◆ **Given records**
--
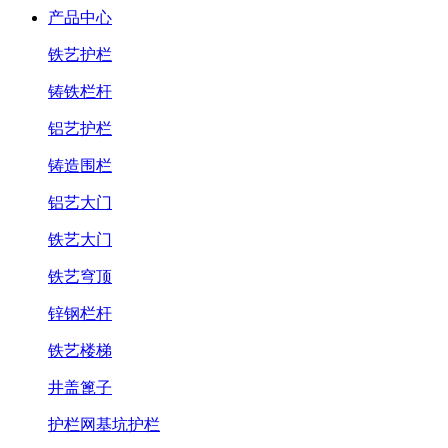
产品中心
铁艺护栏
铸铁栏杆
铝艺护栏
铸造围栏
铝艺大门
铁艺大门
铁艺穹顶
锌钢栏杆
铁艺楼梯
井盖篦子
护栏网基坑护栏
--
From the first line to the last, return the material above exactly, apart from the pictures.

◆ **Written answer**
产品中心
铁艺护栏
铸铁栏杆
铝艺护栏
铸造围栏
铝艺大门
铁艺大门
铁艺穹顶
锌钢栏杆
铁艺楼梯
井盖篦子
护栏网基坑护栏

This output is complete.